10 August, 2010

Inception





When I first heard of Inception I had rather high hopes. Director Christopher Nolan was responsible for Memento and The Prestige and the descriptions of the film that I read gave it a Phildickian bent with the whole bit about entering dreams. Then the movie was actually released and I watched as it stood atop the weekend box office for a two or three weeks in a row. I then realized that it was more summer blockbuster than cerebral epic but I wanted to see it anyway. Nolan is a good director (even if his version of Insomnia pales in comparison to the original and, if another Batman movie never gets made, it would be too soon for me) who generally takes on interesting material. And so I resolved to see his latest.

My lady and I did so and on the IMAX. Man, let me tell you, Nolan has a good friend in cinematographer Wally Pfister because it looked mighty pretty and the effect of everything was magnified by being on such a large screen.

The story concerns Dom Cobb (Leonardo DiCaprio), a man who is able to utilize technology developed by the military to enter people's minds and extract information. Cobb is asked by Saito, a Japanese businessman (Ken Watanabe) to infiltrate the mind of Robert Fischer who is heir to a huge corporation. Saito wants Cobb's team not to extract information but rather to plant it. He wants Fischer to be convinced to break up the leviathan of a company that he stands to inherit from his dying father.

And so Cobb assembles a crack team for the job including Arthur, Cobb's right-hand man, Ariadne who helps sculpt the world created by the subject's mind, the shape-shifting Eames, and Yusef who creates sedatives that allow everyone to be unconscious long enough for the team to do their work. It being such an important enterprise, Saito goes along as well.

During training, Ariadne learns of something that could be a problem. Cobb is still reeling from the death of his wife and she appears, completely out of place, in the dream scenarios that Cobb creates. Her presence can cause the subject to realize that his or her mind has been infiltrated.

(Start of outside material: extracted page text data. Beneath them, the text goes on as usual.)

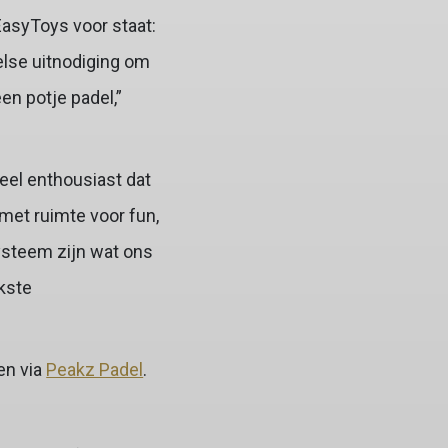
EasyToys voor staat:
else uitnodiging om
en potje padel,”
eel enthousiast dat
met ruimte voor fun,
ysteem zijn wat ons
kste
en via
Peakz Padel
.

Cobb and his team devise a plan which would give them access to an unconscious Fischer for 10 hours. In order to implant the thought in a subtle enough manner, they decide to penetrate three levels deep into his mind.

On a 10-hour flight, the team takes over first class and enter Fischer's mind. The first dream level involves everyone in a large city. They kidnap Fischer only to find that he has mental defenses to repel extractors like Cobb which take the form of military-trained and highly armed guards. Since they weren't able to implant the suggestion, everyone except Yusef goes to the second level of the dream world which takes place at a hotel. The chemist stays in level one driving a van in evasive maneuver mode while the others are unconscious in the back seats.

Level two takes place at a posh hotel where Cobb and company attempt to convince Fischer that the first dream level was in fact reality and that they are now in his mind to help him. Their subject is fooled to give consent to go to level three which takes place at a James Bond-like concrete fortress in a snowy valley. It even features a ski chase right out of The Spy Who Loved Me. Even a fourth level of dreamland is achieved where Cobb is confronted by his past and is forced to overcome the guilt he has over his wife's death.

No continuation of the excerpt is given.